Re: md RAID5: Disk wrongly marked "spare", need to force re-add it

Oliver Schinagl <oliver+list@xxxxxxxxxxx> · Sat, 20 Apr 2013 15:44:20 +0200

On 04/18/13 16:38, Robin Hill wrote:
On Thu Apr 18, 2013 at 03:17:15PM +0200, Ben Bucksch wrote:

To re-summarize (for full info, see first post of thread):
* There are 2 RAID5 arrays in the machine, each have 8 disks.
* I upgraded Ubuntu 10.04 to 12.04.
* After reboot, both arrays had each ejected one disk.
    The ejected disks are working fine (at least now).
* During the resync mandated by above ejection,
     one other drive failed, this one fatally with a real hardware failure.
* The second array resynced fine, further proving that the
     disks ejected during upgrade were working.
* Now I am left with: originally 8-disk RAID5, 6 disks are healthy,
    1 disk with hardware failure, and 1 disk that was ejected, but is
working.
* The latter is currently marked "spare" by md and has an event count
    (only) 2 events lower than the other 6 disks.
* My task is to get the latter disk back online *with* its data, without
resync.

I desperately need help, please.

Based on suggestions here by Oliver and on forums, I did (and the result
is):

# mdadm --stop /dev/md0
mdadm: stopped /dev/md0
# mdadm --assemble --run --force /dev/md0 /dev/sd[jlmnopq]
mdadm: failed to RUN_ARRAY /dev/md0: Input/output error
mdadm: Not enough devices to start the array.
# cat /proc/mdstat
md0 : inactive sdj[0] sdq[7] sdn[6] sdp[5] sdo[4] sdm[3]
       5860574976 blocks
(Note that sdl is not even listed)
# mdadm --re-add /dev/md0 /dev/sdl
mdadm: re-added /dev/sdl
# cat /proc/mdstat
md0 : inactive sdl[8](S) sdj[0] sdq[7] sdn[6] sdp[5] sdo[4] sdm[3]
       6837337472 blocks

That won't work here as sdl was being rebuilt at the time of the
failure. md therefore 'knows' that it doesn't have the correct data on
and can't be used to assemble the array (I think the array position of
the disk is only written to the metadata when recovery completes).

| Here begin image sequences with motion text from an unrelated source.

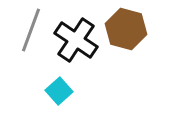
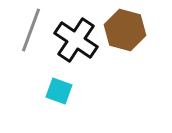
brown hexagon: moved 1 px left, 1 px down
cyan square: rotated 28 degrees counterclockwise
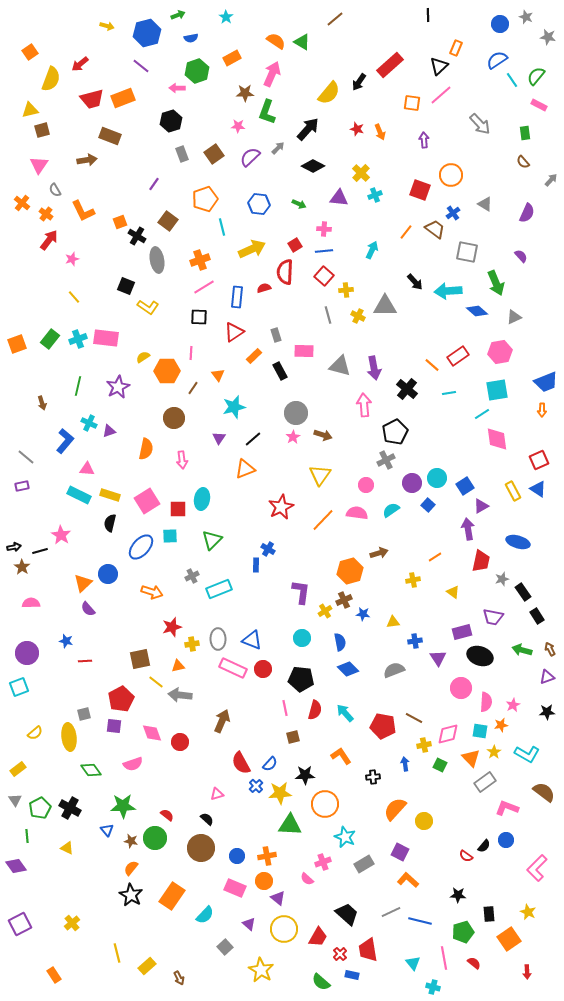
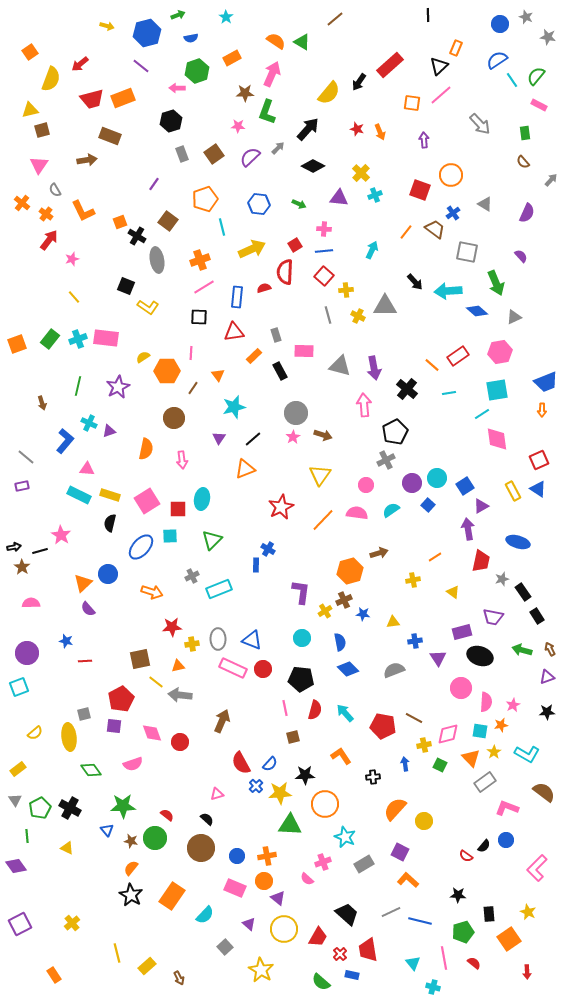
red triangle at (234, 332): rotated 25 degrees clockwise
red star at (172, 627): rotated 12 degrees clockwise
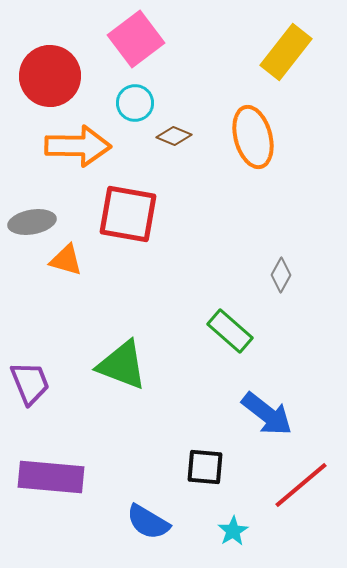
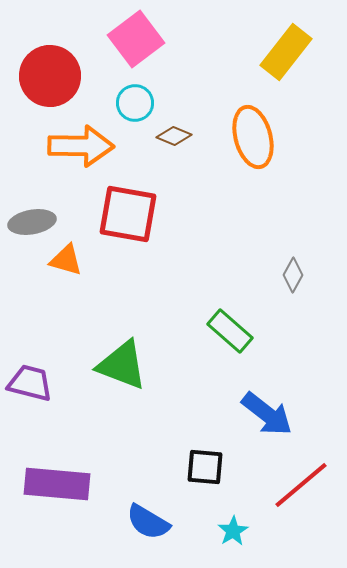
orange arrow: moved 3 px right
gray diamond: moved 12 px right
purple trapezoid: rotated 54 degrees counterclockwise
purple rectangle: moved 6 px right, 7 px down
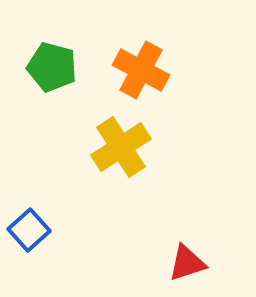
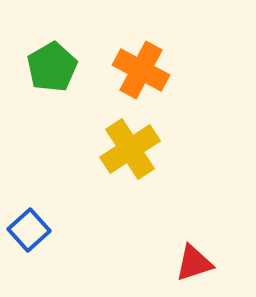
green pentagon: rotated 27 degrees clockwise
yellow cross: moved 9 px right, 2 px down
red triangle: moved 7 px right
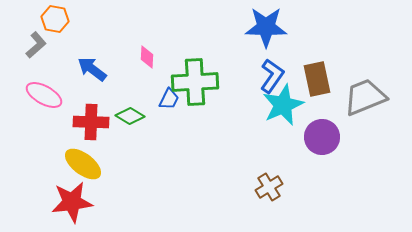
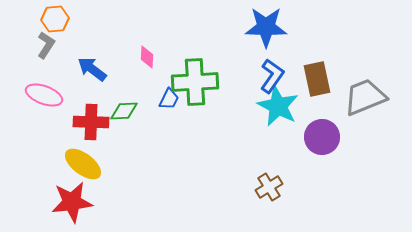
orange hexagon: rotated 16 degrees counterclockwise
gray L-shape: moved 10 px right; rotated 16 degrees counterclockwise
pink ellipse: rotated 9 degrees counterclockwise
cyan star: moved 5 px left, 1 px down; rotated 21 degrees counterclockwise
green diamond: moved 6 px left, 5 px up; rotated 32 degrees counterclockwise
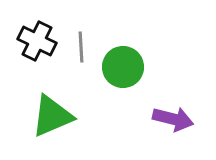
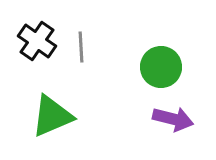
black cross: rotated 9 degrees clockwise
green circle: moved 38 px right
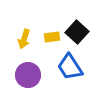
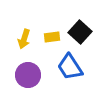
black square: moved 3 px right
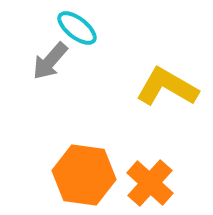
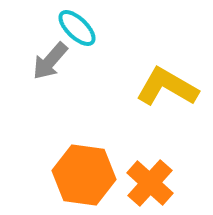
cyan ellipse: rotated 6 degrees clockwise
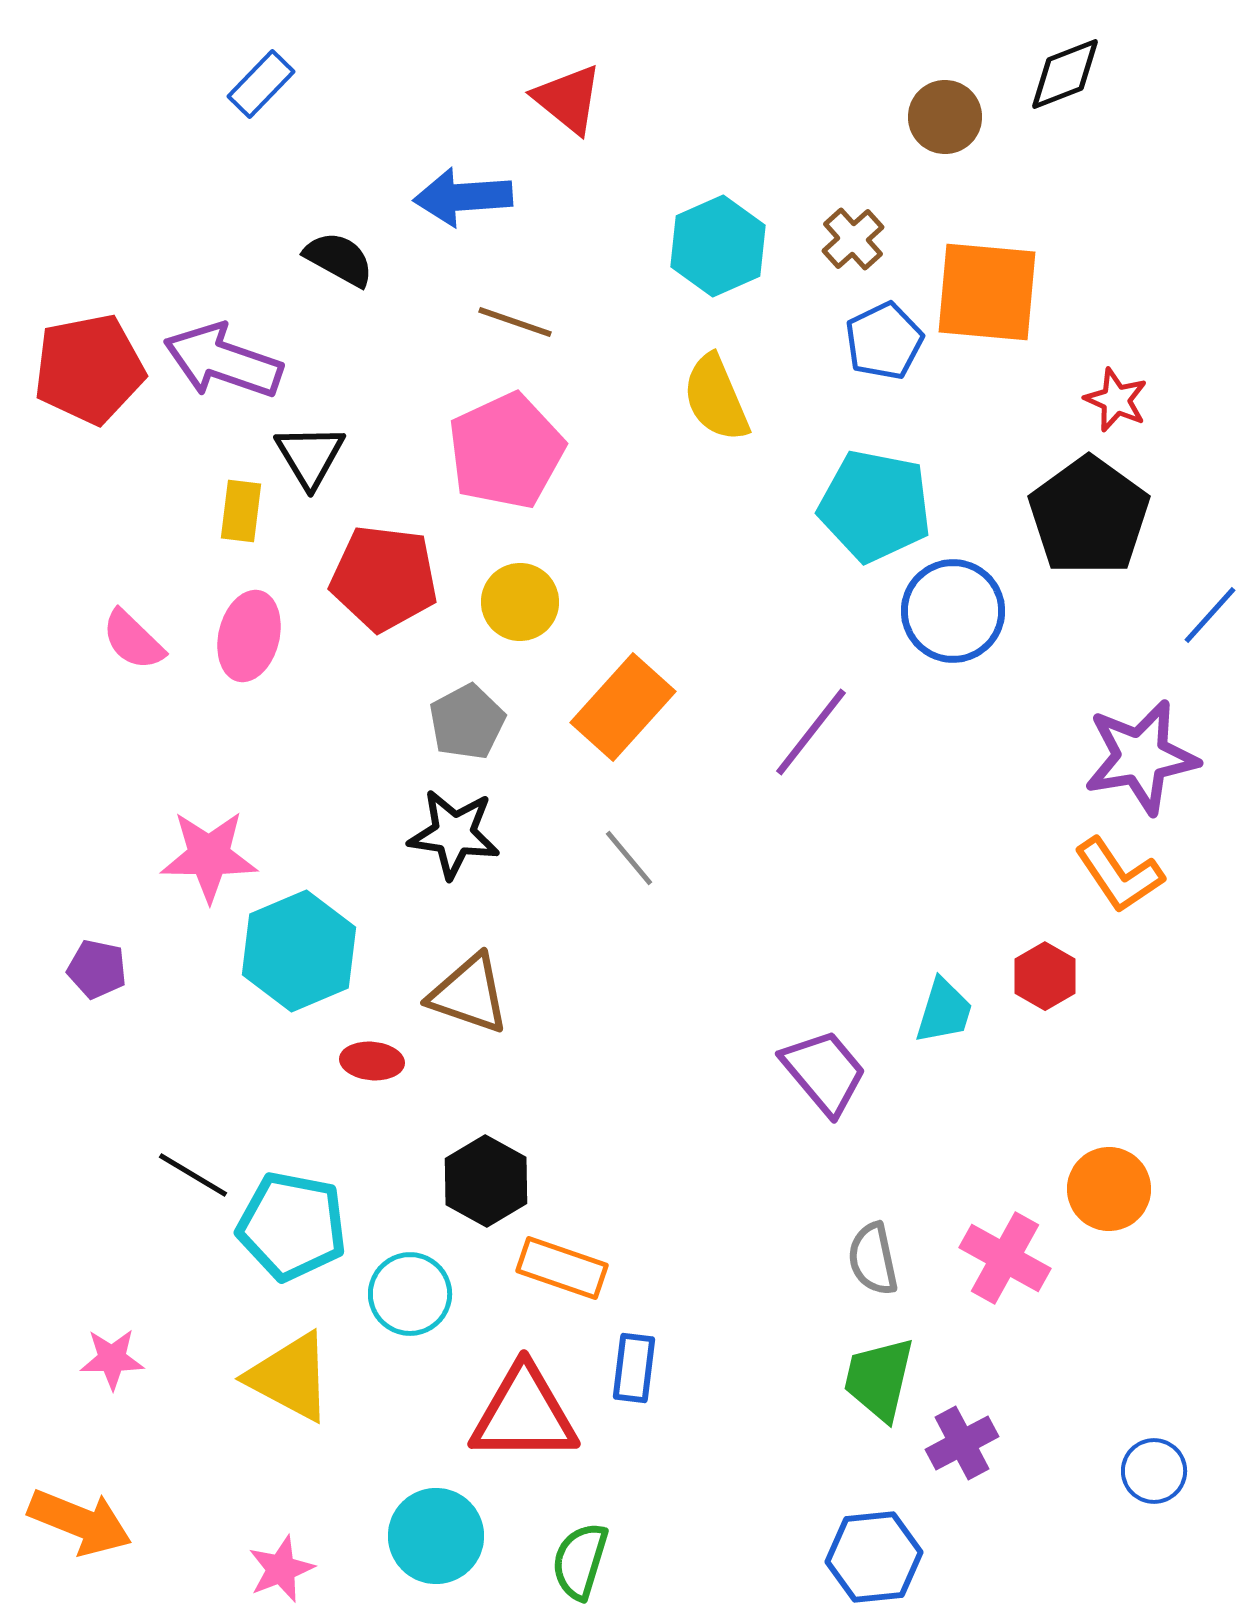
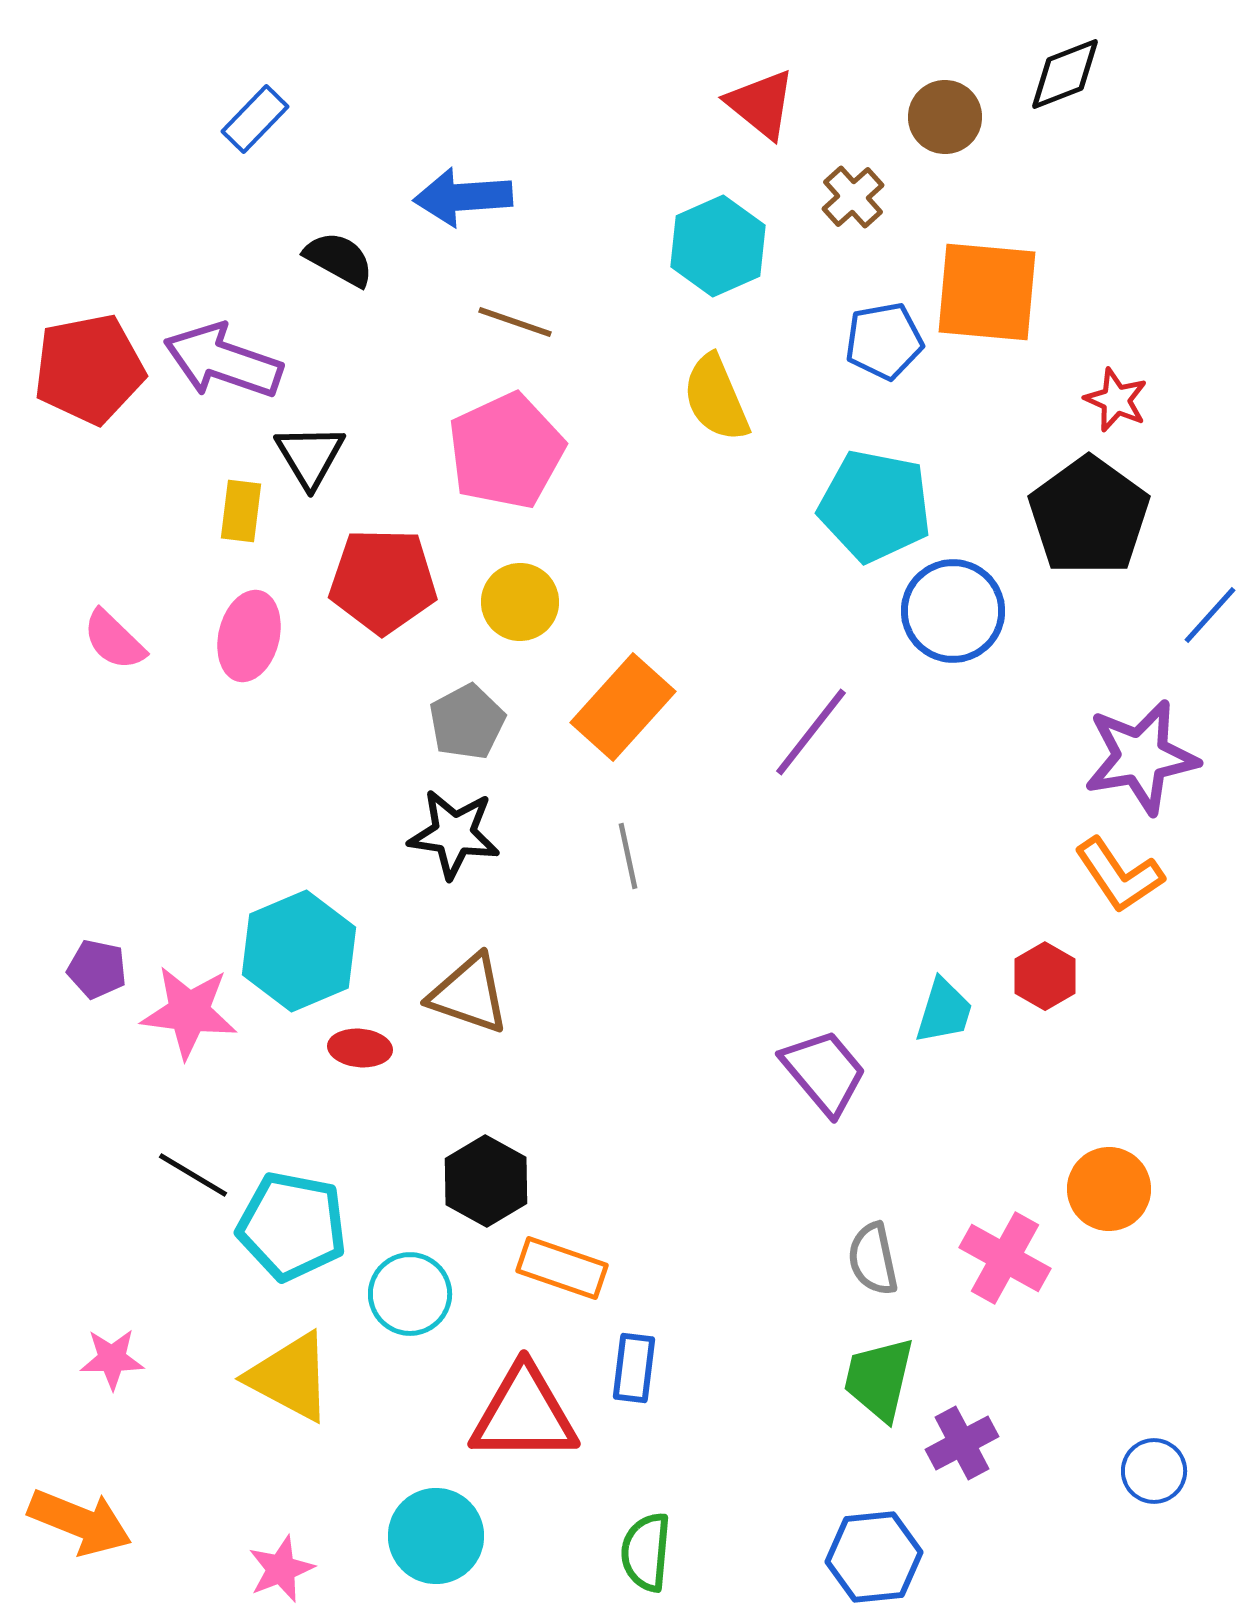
blue rectangle at (261, 84): moved 6 px left, 35 px down
red triangle at (568, 99): moved 193 px right, 5 px down
brown cross at (853, 239): moved 42 px up
blue pentagon at (884, 341): rotated 16 degrees clockwise
red pentagon at (384, 578): moved 1 px left, 3 px down; rotated 6 degrees counterclockwise
pink semicircle at (133, 640): moved 19 px left
pink star at (209, 856): moved 20 px left, 156 px down; rotated 6 degrees clockwise
gray line at (629, 858): moved 1 px left, 2 px up; rotated 28 degrees clockwise
red ellipse at (372, 1061): moved 12 px left, 13 px up
green semicircle at (580, 1561): moved 66 px right, 9 px up; rotated 12 degrees counterclockwise
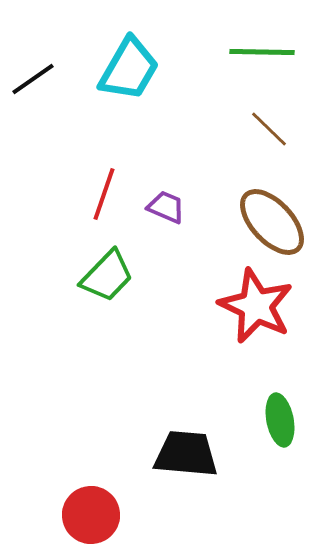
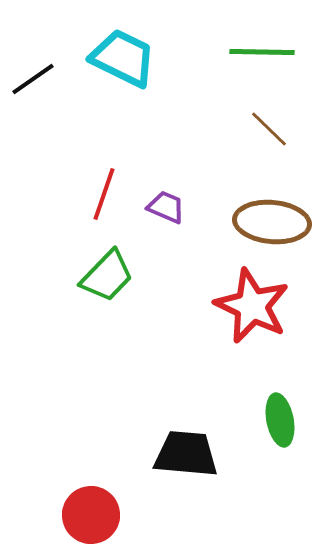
cyan trapezoid: moved 6 px left, 11 px up; rotated 94 degrees counterclockwise
brown ellipse: rotated 42 degrees counterclockwise
red star: moved 4 px left
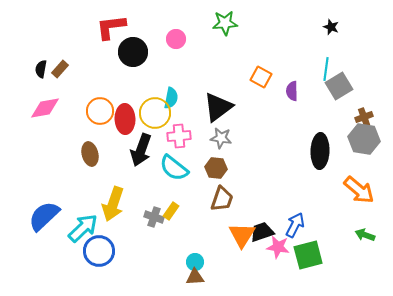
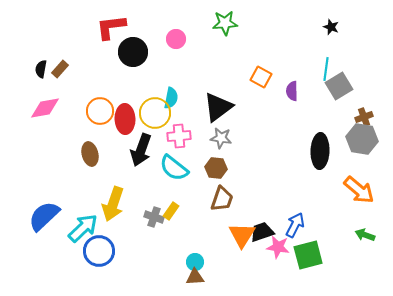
gray hexagon at (364, 139): moved 2 px left
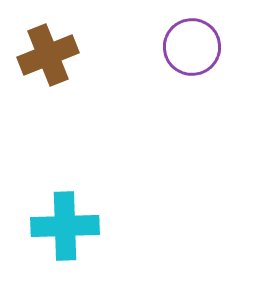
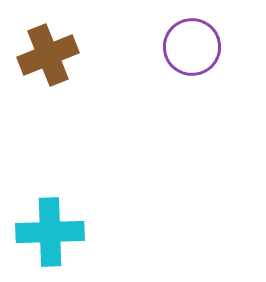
cyan cross: moved 15 px left, 6 px down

Now, sdl is listed, but as spare. I need it to be treated not as
spare, but as good drive with correct data (well, almost, 2 events off
only). How do I do that?

I can see two options here:

- Image the known faulty disk to a new one and then use that to force
   assemble the array (with the possibility of some data loss, depending
   on how much can be read from the faulty disk).
IF you have an extra spare disk, this probably is the best idea then. 
The event count might not even be off at all.

Use ddrescue though, check the options and possibilities, going start -> 
end and end -> start Let is try very often. You get the idea.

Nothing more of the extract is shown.